Diagnosis of Severe Combined Immunodeficiency (SCID)

Severe Combined Immunodeficiency (SCID) is a rare congenital disorder characterized by severely compromised host immune response.

This disease is typically seen in infants who carry genetic mutations from one of their parents, most commonly from the mother. abies are born without competent T-cell, B-cell and sometimes-natural killer (NK) cell mechanism.

SCID is also known as “the bubble boy disease” after David Vetter, who survived for nearly 13 years in an isolated germ-free box (referred as “bubble”).

Defects in the natural pathways that produce and propagate lymphocytes can result from at least thirteen different types of genetic defects. Compromised lymphocytes leave the natural defense systems of the body in a paralyzed state.

The body becomes overly sensitive to the infections caused by viruses, bacteria or fungi. The resulting diseases are usually lethal in SCID patients. An early diagnosis followed by an effective treatment can save the patient’s life.

Common Signs

Even though the genetic defects causing SCID could be of a wide variety. However, the clinical manifestations of the disease remain common.

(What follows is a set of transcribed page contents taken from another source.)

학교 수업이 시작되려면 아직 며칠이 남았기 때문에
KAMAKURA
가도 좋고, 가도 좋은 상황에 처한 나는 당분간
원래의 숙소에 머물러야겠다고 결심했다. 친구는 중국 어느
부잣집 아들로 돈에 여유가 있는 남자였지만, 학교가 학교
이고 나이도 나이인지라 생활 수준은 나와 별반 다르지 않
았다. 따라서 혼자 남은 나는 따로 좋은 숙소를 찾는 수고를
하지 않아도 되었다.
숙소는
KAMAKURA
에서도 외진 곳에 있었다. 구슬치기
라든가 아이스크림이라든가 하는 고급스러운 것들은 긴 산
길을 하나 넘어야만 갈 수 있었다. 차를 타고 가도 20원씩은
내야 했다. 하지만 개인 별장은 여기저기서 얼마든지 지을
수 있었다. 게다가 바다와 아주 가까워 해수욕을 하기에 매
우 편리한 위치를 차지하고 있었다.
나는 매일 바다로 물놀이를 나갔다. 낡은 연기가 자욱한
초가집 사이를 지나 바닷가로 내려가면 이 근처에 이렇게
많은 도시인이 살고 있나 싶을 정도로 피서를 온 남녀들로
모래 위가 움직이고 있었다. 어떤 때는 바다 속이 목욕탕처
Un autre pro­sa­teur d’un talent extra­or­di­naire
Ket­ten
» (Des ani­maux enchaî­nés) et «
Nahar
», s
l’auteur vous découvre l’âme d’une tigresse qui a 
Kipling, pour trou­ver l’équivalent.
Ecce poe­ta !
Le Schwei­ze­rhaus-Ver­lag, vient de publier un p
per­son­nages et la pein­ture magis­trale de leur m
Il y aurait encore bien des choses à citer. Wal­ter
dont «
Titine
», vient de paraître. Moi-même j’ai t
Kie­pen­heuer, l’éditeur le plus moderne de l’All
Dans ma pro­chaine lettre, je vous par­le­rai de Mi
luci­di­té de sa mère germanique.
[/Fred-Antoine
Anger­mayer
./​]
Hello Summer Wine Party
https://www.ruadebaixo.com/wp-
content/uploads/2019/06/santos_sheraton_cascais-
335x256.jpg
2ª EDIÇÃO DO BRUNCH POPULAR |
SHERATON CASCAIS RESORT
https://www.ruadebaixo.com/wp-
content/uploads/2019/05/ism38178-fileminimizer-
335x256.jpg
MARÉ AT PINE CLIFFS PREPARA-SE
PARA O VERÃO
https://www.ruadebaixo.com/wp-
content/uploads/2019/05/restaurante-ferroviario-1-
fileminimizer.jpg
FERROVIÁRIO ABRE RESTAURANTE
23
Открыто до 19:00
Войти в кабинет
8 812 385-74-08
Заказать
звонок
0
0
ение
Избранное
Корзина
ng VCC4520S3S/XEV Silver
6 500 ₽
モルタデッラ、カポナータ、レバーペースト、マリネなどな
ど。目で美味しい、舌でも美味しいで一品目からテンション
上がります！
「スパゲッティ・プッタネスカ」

Typical sign of the disease is an increased vulnerability to serious infections such as skin infections, oral thrush, pneumonia, meningitis, acute ear infection, and sinusitis.

Children with SCID also often suffer from chronic diarrhea. In SCID patients, these infections become less responsive to treatments. In such patients, prescribed clinical tests should be performed to confirm the disease.

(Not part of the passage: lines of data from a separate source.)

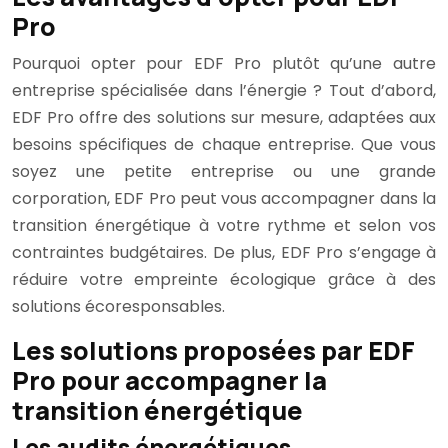
Pro
Pourquoi opter pour EDF Pro plutôt qu’une autre
entreprise spécialisée dans l’énergie ? Tout d’abord,
EDF Pro offre des solutions sur mesure, adaptées aux
besoins spécifiques de chaque entreprise. Que vous
soyez une petite entreprise ou une grande
corporation, EDF Pro peut vous accompagner dans la
transition énergétique à votre rythme et selon vos
contraintes budgétaires. De plus, EDF Pro s’engage à
réduire votre empreinte écologique grâce à des
solutions écoresponsables.
Les solutions proposées par EDF
Pro pour accompagner la
transition énergétique
Les audits énergétiques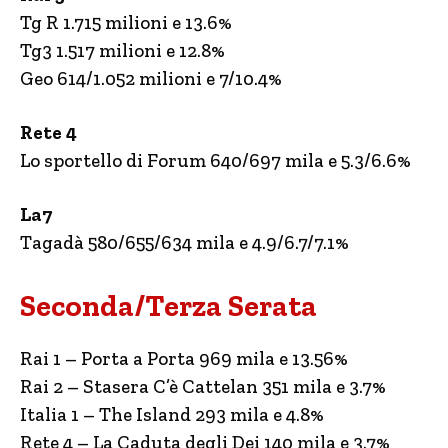
Tg R 1.715 milioni e 13.6%
Tg3 1.517 milioni e 12.8%
Geo 614/1.052 milioni e 7/10.4%
Rete 4
Lo sportello di Forum 640/697 mila e 5.3/6.6%
La7
Tagadà 580/655/634 mila e 4.9/6.7/7.1%
Seconda/Terza Serata
Rai 1 – Porta a Porta 969 mila e 13.56%
Rai 2 – Stasera C’è Cattelan 351 mila e 3.7%
Italia 1 – The Island 293 mila e 4.8%
Rete 4 – La Caduta degli Dei 140 mila e 3.7%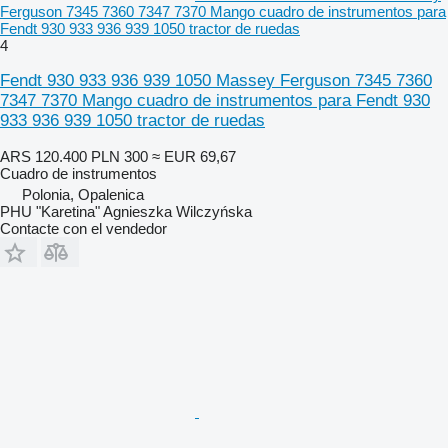
Ferguson 7345 7360 7347 7370 Mango cuadro de instrumentos para
Fendt 930 933 936 939 1050 tractor de ruedas
4
Fendt 930 933 936 939 1050 Massey Ferguson 7345 7360
7347 7370 Mango cuadro de instrumentos para Fendt 930
933 936 939 1050 tractor de ruedas
ARS 120.400
PLN 300
≈ EUR 69,67
Cuadro de instrumentos
Polonia, Opalenica
PHU "Karetina" Agnieszka Wilczyńska
Contacte con el vendedor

Conventional Identification

Pathologists specifically look for the B- and T-lymphocyte counts in the blood samples of the patients suspected for SCID. In addition to decreased lymphocyte counts, the samples also reveal low levels or absence of germ-fighting antibodies.

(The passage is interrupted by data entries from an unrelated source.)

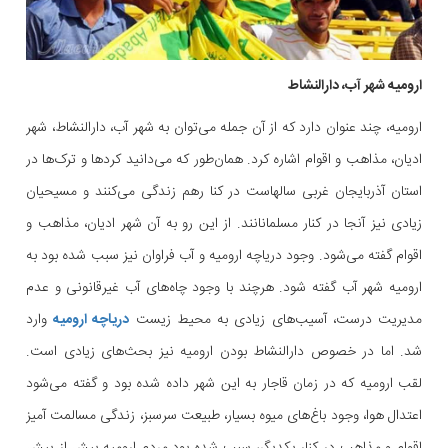
ارومیه شهر آب، دارالنشاط
ارومیه، چند عنوان دارد که از آن جمله می‌توان به شهر آب، دارالنشاط، شهر
ادیان، مذاهب و اقوام اشاره کرد. همان‌طور که می‌دانید کردها و ترک‌ها در
استان آذربایجان غربی سالهاست در کنا رهم زندگی می‌کنند و مسیحیان
زیادی نیز آنجا در کنار مسلمانانند. از این رو به آن شهر ادیان، مذاهب و
اقوام گفته می‌شود. وجود دریاچه ارومیه و آب فراوان نیز سبب شده بود به
ارومیه شهر آب گفته شود. هرچند با وجود چاه‌های آب غیرقانونی و عدم
مدیریت درست، آسیب‌های زیادی به محیط زیست
دریاچه ارومیه
وارد
شد. اما در خصوص دارالنشاط بودن ارومیه نیز بحث‌های زیادی است.
لقب ارومیه که در زمان قاجار به این شهر داده شده بود و گفته می‌شود
اعتدال هوا، وجود باغ‌های میوه بسیار، طبیعت سرسبز، زندگی مسالمت آمیز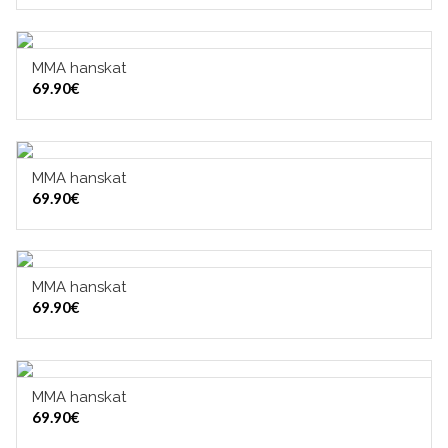
MMA hanskat
VALITSE VAIHTOEHDOISTA
69.90
€
MMA hanskat
VALITSE VAIHTOEHDOISTA
69.90
€
MMA hanskat
VALITSE VAIHTOEHDOISTA
69.90
€
MMA hanskat
VALITSE VAIHTOEHDOISTA
69.90
€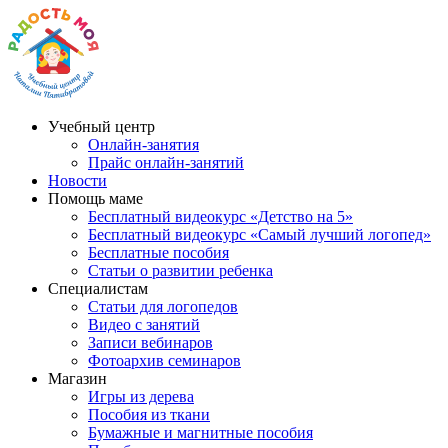
Учебный центр
Онлайн-занятия
Прайс онлайн-занятий
Новости
Помощь маме
Бесплатный видеокурс «Детство на 5»
Бесплатный видеокурс «Самый лучший логопед»
Бесплатные пособия
Статьи о развитии ребенка
Специалистам
Статьи для логопедов
Видео с занятий
Записи вебинаров
Фотоархив семинаров
Магазин
Игры из дерева
Пособия из ткани
Бумажные и магнитные пособия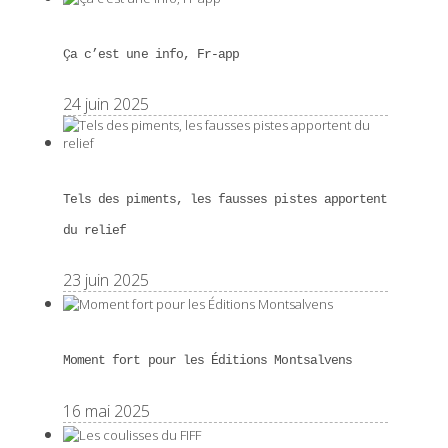
Ça c’est une info, Fr-app
24 juin 2025
Tels des piments, les fausses pistes apportent
du relief
23 juin 2025
Moment fort pour les Éditions Montsalvens
16 mai 2025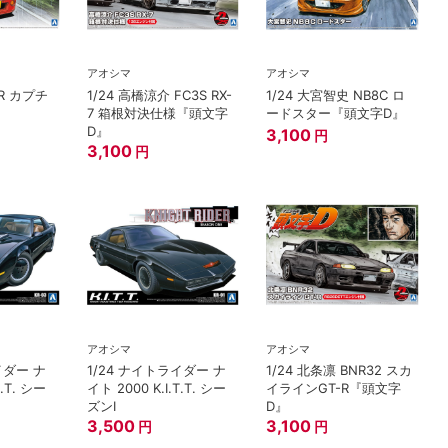
アオシマ
アオシマ
1R カプチ
1/24 高橋涼介 FC3S RX-
1/24 大宮智史 NB8C ロ
』
7 箱根対決仕様『頭文字
ードスター『頭文字D』
D』
3,100
円
3,100
円
アオシマ
アオシマ
イダー ナ
1/24 ナイトライダー ナ
1/24 北条凛 BNR32 スカ
T.T. シー
イト 2000 K.I.T.T. シー
イラインGT-R『頭文字
ズンI
D』
3,500
3,100
円
円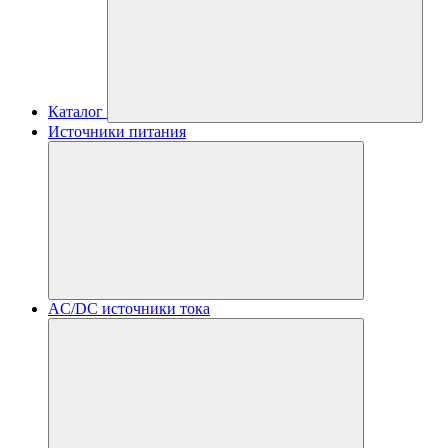
Каталог
Источники питания
AC/DC источники тока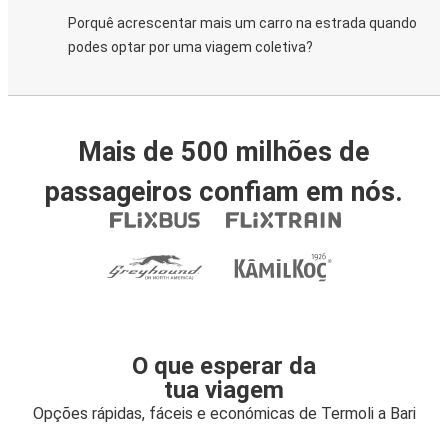
Porquê acrescentar mais um carro na estrada quando
podes optar por uma viagem coletiva?
Mais de 500 milhões de
passageiros confiam em nós.
O que esperar da
tua viagem
Opções rápidas, fáceis e económicas de Termoli a Bari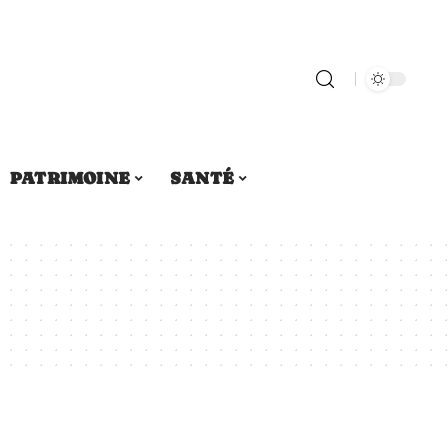
PATRIMOINE
SANTÉ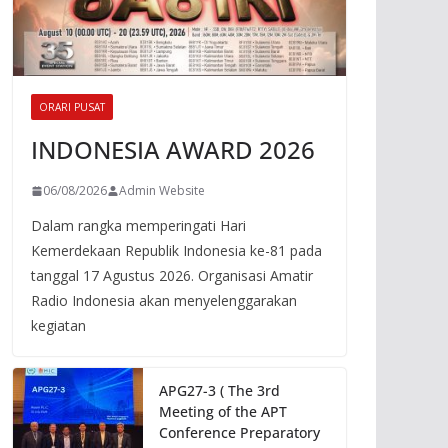
ORARI PUSAT
INDONESIA AWARD 2026
06/08/2026
Admin Website
Dalam rangka memperingati Hari
Kemerdekaan Republik Indonesia ke-81 pada
tanggal 17 Agustus 2026. Organisasi Amatir
Radio Indonesia akan menyelenggarakan
kegiatan
APG27-3 ( The 3rd
Meeting of the APT
Conference Preparatory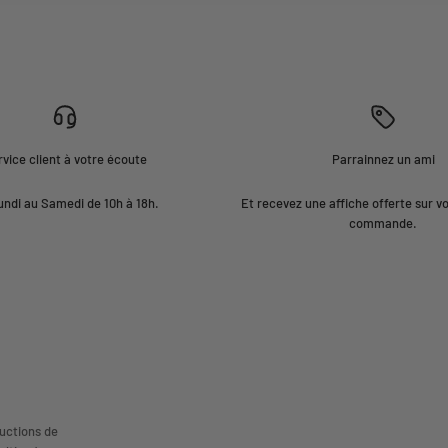
vice client à votre écoute
Parrainnez un ami
undi au Samedi de 10h à 18h.
Et recevez une affiche offerte sur v
commande.
uctions de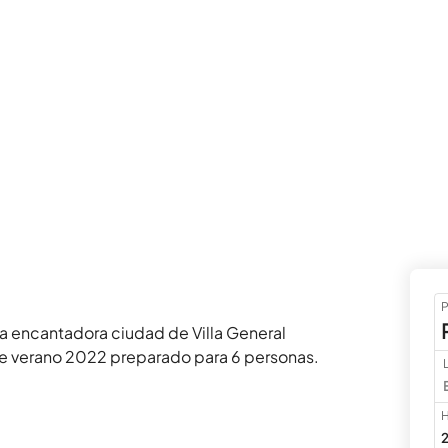
P
a encantadora ciudad de Villa General 
de verano 2022 preparado para 6 personas. 
H
2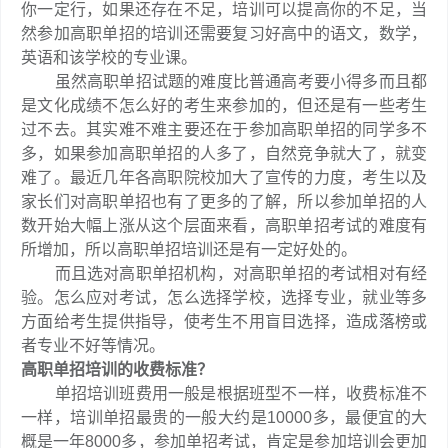
你一定行，如果还存在不足，培训可以提高你的不足，当
然参加高职单招的培训还需要复习好高中的语文，数学，
英语和该学校的专业课。
虽然高职单招试题的难度比普通高考要小得多而且都
是文化成绩不怎么好的考生来参加的，但还是有一些考生
过不去。其实难不难主要还在于参加高职单招的同学多不
多，如果参加高职单招的人多了，自然竞争就大了，就变
难了。最近几年各高职院校加大了宣传的力度，考生以及
家长们对高职单招也有了更多的了解，所以参加单招的人
数开始大幅上涨从这个层面来看，高职单招考试的难度有
所增加，所以高职单招培训还是有一定好处的。
而且选对高职单招机构，对高职单招的考试相对有经
验。怎么应对考试，怎么选择学校，选择专业，就业等多
方面给考生提供指导，使考生不用盲目选择，造成落榜或
者专业不好等情况。
高职单招培训的收费标准？
单招培训班费用一般是根据班型不一样，收费标准不
一样，培训单招最贵的一般大约是10000多，最便宜的大
概是一年8000多，参加单招考试，肯定是参加培训会更加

An early diagnosis of SCID can be of life-saving importance, which however is very rare because it is not a routine practice to carry out differential blood count tests in newborns.

SCID usually does not manifest clinically very soon after the baby is born. This is because the newborns with SCID thrive on the acquired immunity from the mother’s antibodies, at least for initial few weeks. However, the infants over the period of time get affected even by the weakened microbes in the vaccines such as polio, rotavirus, chicken pox, BCG etc. due to deprived immune defense.

On an average, the diagnosis of SCID happens when the infants cross the age of four to six months, only after the symptoms become apparent.

Early Diagnosis

The earliest intervention could be made by performing DNA sequencing from the fetus for any relevant gene mutations, when there is a potential risk because of a family history of immunodeficiency. Prenatal identification of SCID can give an ample amount of time for treating the baby after birth.

The second best approach is new-born screening. Collection of blood sample at the time of birth for counting T-cells and B-cells and an assessment of their functions can be done. Postnatal DNA testing can also be performed for a detailed diagnosis.

However, due to the time taken in preparation and testing of samples with current methods and the expensiveness of genetic tests, it may not be feasible to include them as a part of routine tests for the newborns. Also due to low overall prevalence of SCID, it may not be reasonable to carry out gene sequencing for each newborn.

Nevertheless, till the time large-scale genetic testing methods become affordable and time-efficient, at least differential white blood cell counting should be done as a part of routine postnatal tests, in order to rule out any possibility of SCID. This simple preventive measure before the onset of clinical manifestations can reduce the cost of the treatment and minimizes the suffering in patients diagnosed with SCID.